Recordo-me de, no mês de setembro de dois mil e vinte e a convite da Cátedra Agostinho da Silva, ter participado na celebração dos “Cinquenta e Cinco Anos do Instituto de Letras da Universidade de Brasília”, tendo oportunidade de retomar a evocação do Mestre Agostinho, que iniciara, aquando de uma “aula magna”.  

Nesse evento, discursando sobre a vida e a obra de Agostinho da Silva, a Professora Lúcia isto disse:

“É com grande esperança que vamos continuar. Quem sabe essa é a transformação da educação!?”

Efetivamente, parecia ser o reinício da transformação sonhada por Agostinho, concretizada por um punhado de educadores. Para fazer uma universidade, Agostinho foi de Lisboa para Brasília. Outros vieram de mais perto. Como o candango Antônio, migrante do município Senhora dos Remédios de Minas Gerais.  

Agostinho faleceu em finais do século passado. António partiu em 2020. O pioneiro assim era lembrado pela companheira, que com ele viveu por 64 anos:

Viemos em 1958 para o lugar onde Brasília nasceu. O António sempre foi muito trabalhador. A nossa vida foi de muita luta, mas muito feliz. Naquela época, tudo em Brasília era difícil. Eu comecei a vender cafezinho e cigarro para o pessoal que trabalhava aqui”.

Não sei se o António participou na construção da universidade, mas sei que Agostinho partilhou com os candangos um dos barracões onde dormiam os trabalhadores.

Certo dia, o Darcy entrou no barracão e entregou um envelope ao Agostinho:

“Aqui está o teu primeiro salário, meu amigo!”.

Agostinho voltou-se para os candangos, que por ali estavam, e perguntou:

“Alguém ainda não comeu? Alguém precisa deste dinheiro?”

Vários trabalhadores passavam por dificuldades e alguns até disseram passar fome. Agostinho abriu o envelope, retirou as notas e as distribuiu pelos candangos.

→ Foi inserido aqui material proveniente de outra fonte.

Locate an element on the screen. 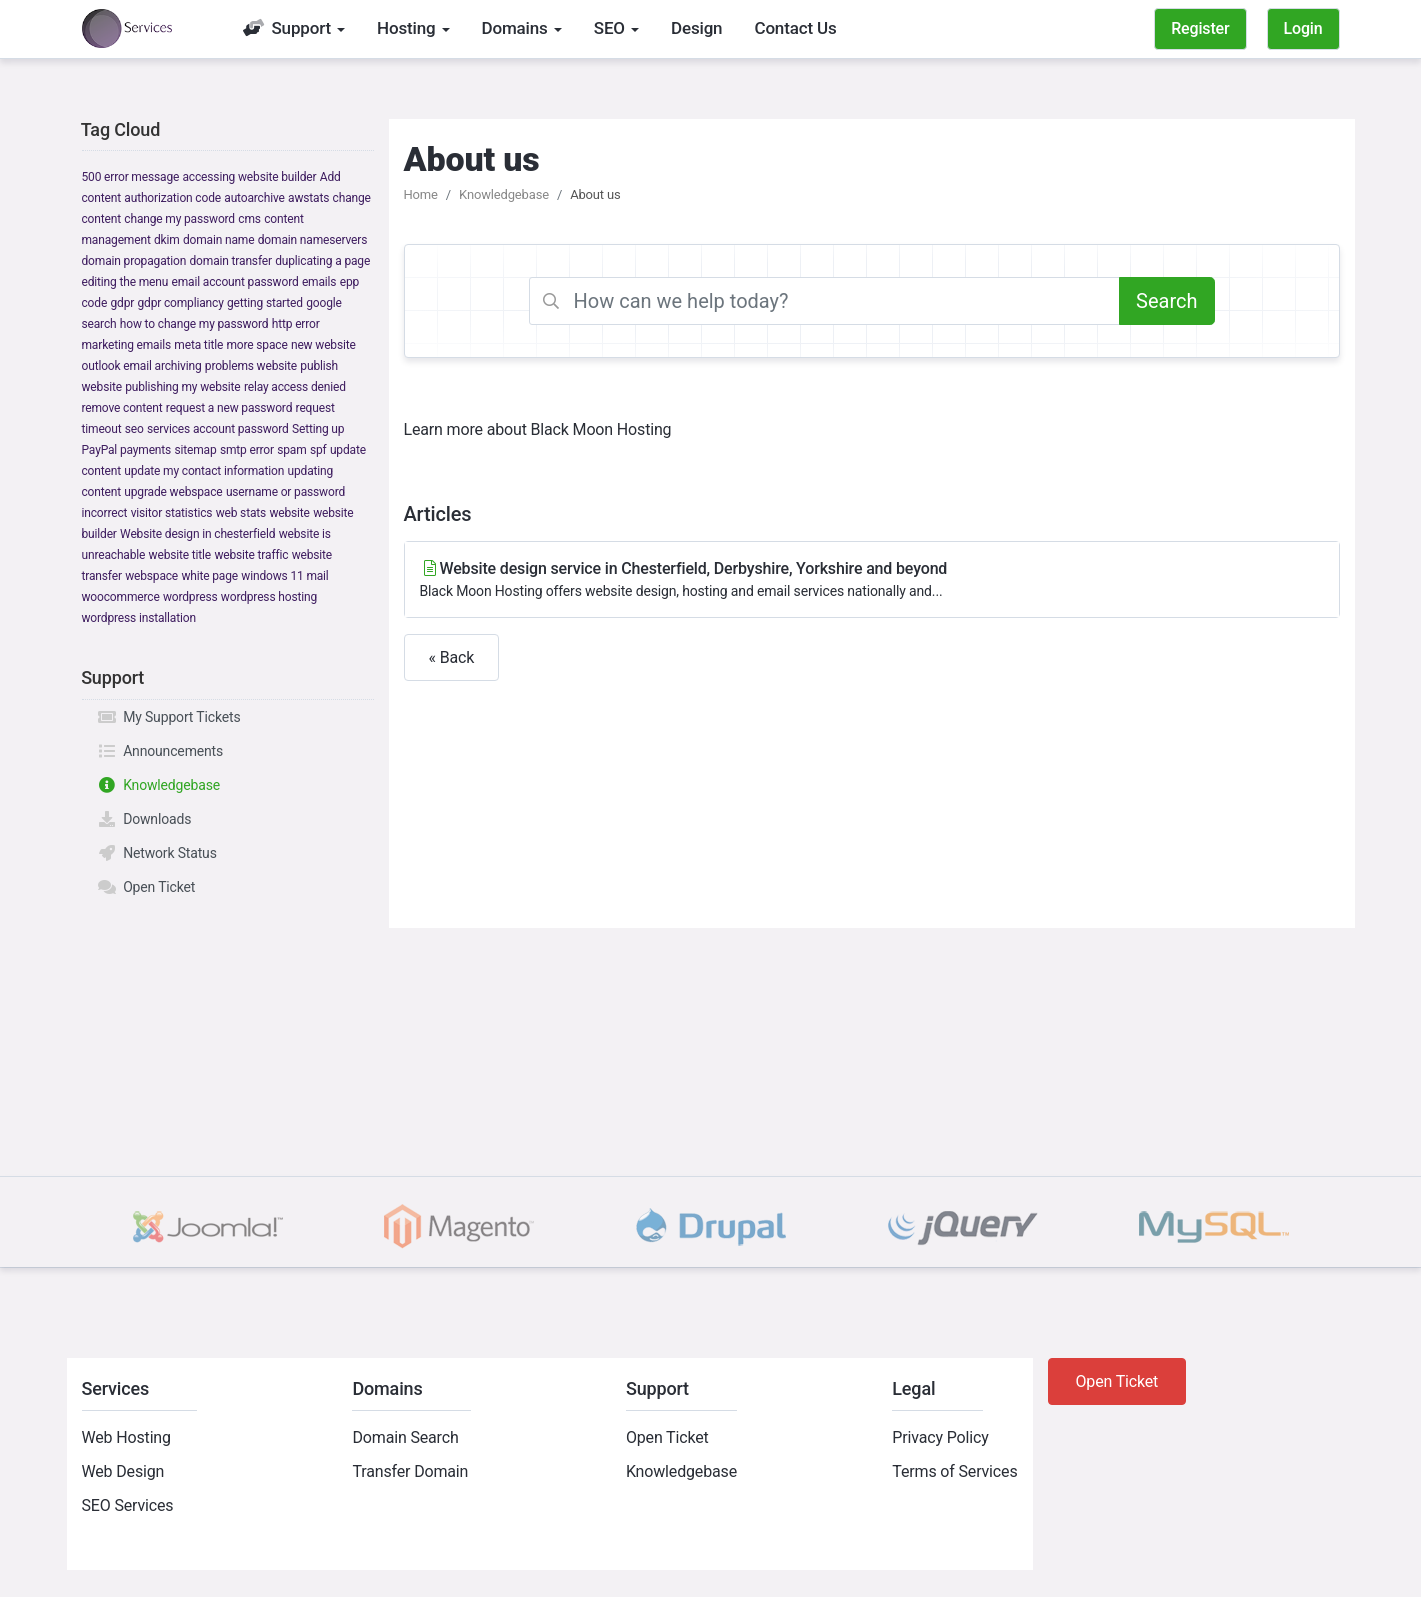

Inspirados num Francisco de Assis, havia quem fizesse “voto de pobreza”. E esse Mestre assumia uma ética da renúncia. Nunca teve CPF, nunca abriu conta bancária. Vivia como o seu sistema de valores lhe impunha que vivesse.

E foi fiel aos seus princípios:

“O homem não nasceu para trabalhar, mas para criar. A vida deve ser gratuita”.